**Problem to work on**
If a record holds a picture, please leave the picture out and copy the rest of the record exactly.

[Collected data]
= Beginning of Section =

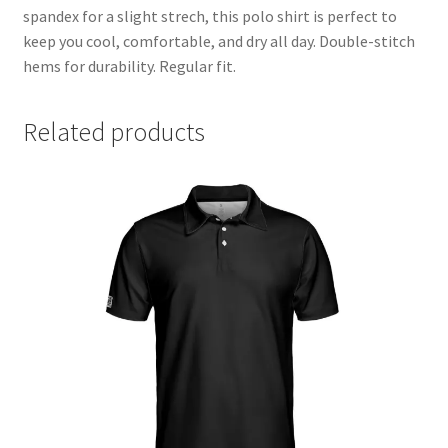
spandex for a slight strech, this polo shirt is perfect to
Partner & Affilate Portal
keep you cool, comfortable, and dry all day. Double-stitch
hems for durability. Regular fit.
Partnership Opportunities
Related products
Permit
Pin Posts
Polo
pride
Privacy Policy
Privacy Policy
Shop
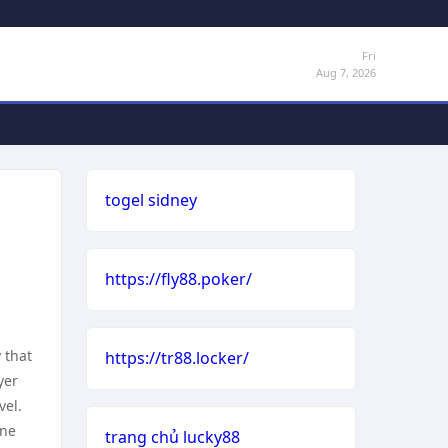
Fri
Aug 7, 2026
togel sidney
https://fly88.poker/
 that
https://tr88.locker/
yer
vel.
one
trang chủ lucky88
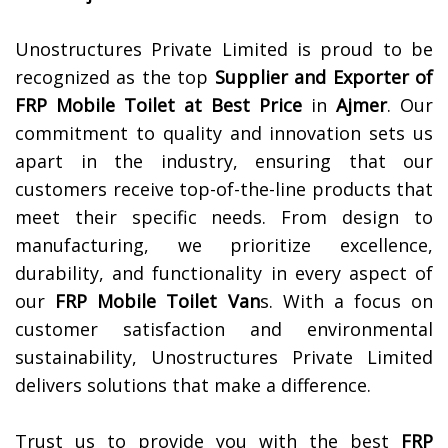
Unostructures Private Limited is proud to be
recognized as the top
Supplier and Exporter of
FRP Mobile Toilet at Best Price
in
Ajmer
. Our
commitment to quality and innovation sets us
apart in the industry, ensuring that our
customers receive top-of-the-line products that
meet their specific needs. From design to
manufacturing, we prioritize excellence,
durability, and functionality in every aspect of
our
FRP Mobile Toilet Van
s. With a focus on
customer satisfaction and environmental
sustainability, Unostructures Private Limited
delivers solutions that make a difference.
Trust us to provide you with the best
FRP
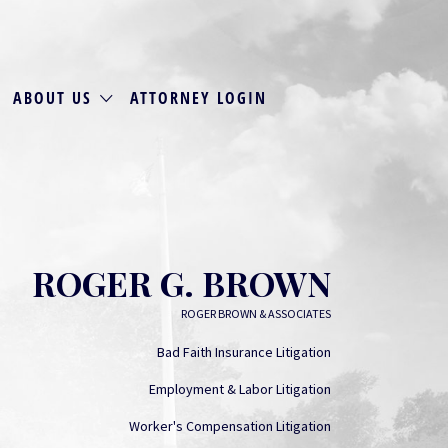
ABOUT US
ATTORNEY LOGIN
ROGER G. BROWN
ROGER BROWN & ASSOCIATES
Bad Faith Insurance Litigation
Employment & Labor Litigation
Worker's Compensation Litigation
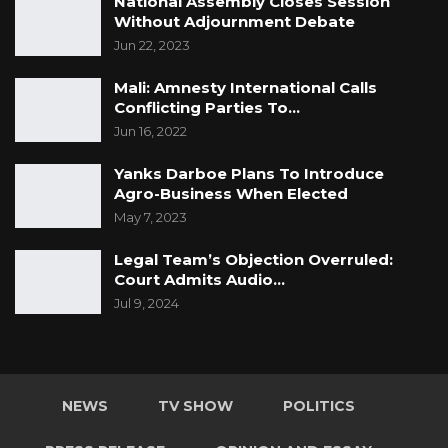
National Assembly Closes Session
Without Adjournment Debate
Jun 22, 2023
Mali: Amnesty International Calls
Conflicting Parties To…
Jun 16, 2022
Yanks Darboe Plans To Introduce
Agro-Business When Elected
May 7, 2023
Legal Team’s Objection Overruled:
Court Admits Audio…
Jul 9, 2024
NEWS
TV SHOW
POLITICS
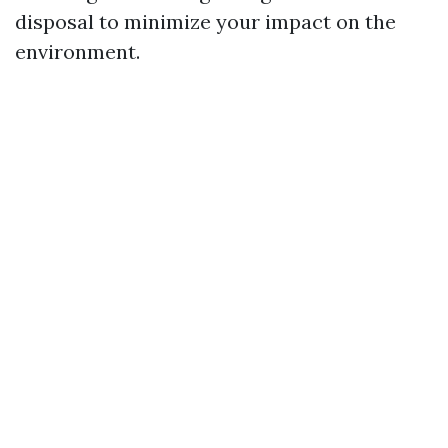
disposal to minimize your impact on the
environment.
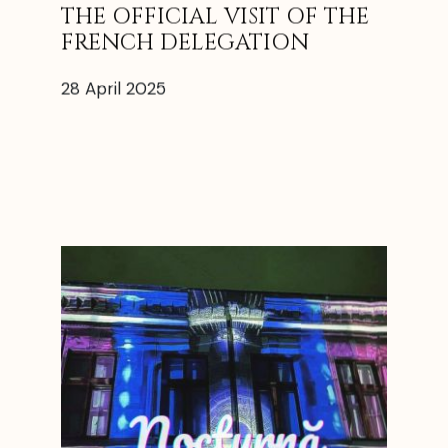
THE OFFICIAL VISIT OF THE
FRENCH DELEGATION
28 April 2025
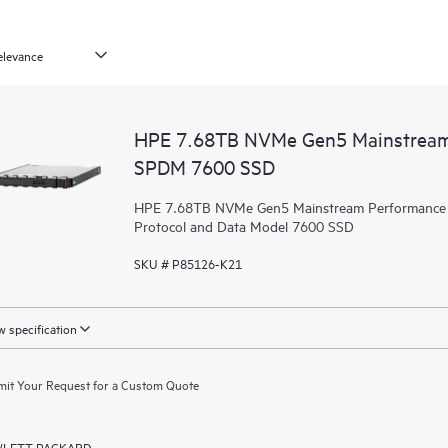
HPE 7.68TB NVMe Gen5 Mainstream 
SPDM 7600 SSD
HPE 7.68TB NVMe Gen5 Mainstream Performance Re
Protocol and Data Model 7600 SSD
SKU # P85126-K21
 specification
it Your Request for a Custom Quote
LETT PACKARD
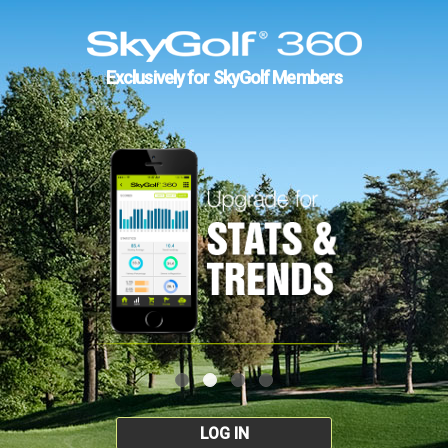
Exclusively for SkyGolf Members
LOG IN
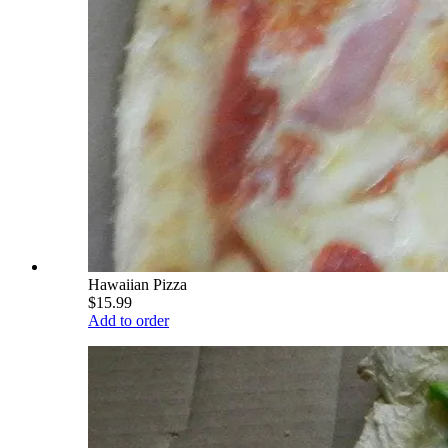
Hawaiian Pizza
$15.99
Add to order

= End of Section =

**Task output**
spandex for a slight strech, this polo shirt is perfect to
Partner & Affilate Portal
keep you cool, comfortable, and dry all day. Double-stitch
hems for durability. Regular fit.
Partnership Opportunities
Related products
Permit
Pin Posts
Polo
pride
Privacy Policy
Privacy Policy
Shop
Fri
Aug 7, 2026
togel sidney
https://fly88.poker/
 that
https://tr88.locker/
yer
vel.
one
trang chủ lucky88
Unostructures Private Limited is proud to be
recognized as the top
Supplier and Exporter of
FRP Mobile Toilet at Best Price
in
Ajmer
. Our
commitment to quality and innovation sets us
apart in the industry, ensuring that our
customers receive top-of-the-line products that
meet their specific needs. From design to
manufacturing, we prioritize excellence,
durability, and functionality in every aspect of
our
FRP Mobile Toilet Van
s. With a focus on
customer satisfaction and environmental
sustainability, Unostructures Private Limited
delivers solutions that make a difference.
Trust us to provide you with the best
FRP
ABOUT US
ATTORNEY LOGIN
ROGER G. BROWN
ROGER BROWN & ASSOCIATES
Bad Faith Insurance Litigation
Employment & Labor Litigation
Worker's Compensation Litigation
National Assembly Closes Session
Without Adjournment Debate
Jun 22, 2023
Mali: Amnesty International Calls
Conflicting Parties To…
Jun 16, 2022
Yanks Darboe Plans To Introduce
Agro-Business When Elected
May 7, 2023
Legal Team’s Objection Overruled:
Court Admits Audio…
Jul 9, 2024
NEWS
TV SHOW
POLITICS
disposal to minimize your impact on the
environment.
THE OFFICIAL VISIT OF THE
FRENCH DELEGATION
28 April 2025
HPE 7.68TB NVMe Gen5 Mainstream 
SPDM 7600 SSD
HPE 7.68TB NVMe Gen5 Mainstream Performance Re
Protocol and Data Model 7600 SSD
SKU # P85126-K21
 specification
it Your Request for a Custom Quote
LETT PACKARD
Exclusively for SkyGolf Members
LOG IN
Hawaiian Pizza
$15.99
Add to order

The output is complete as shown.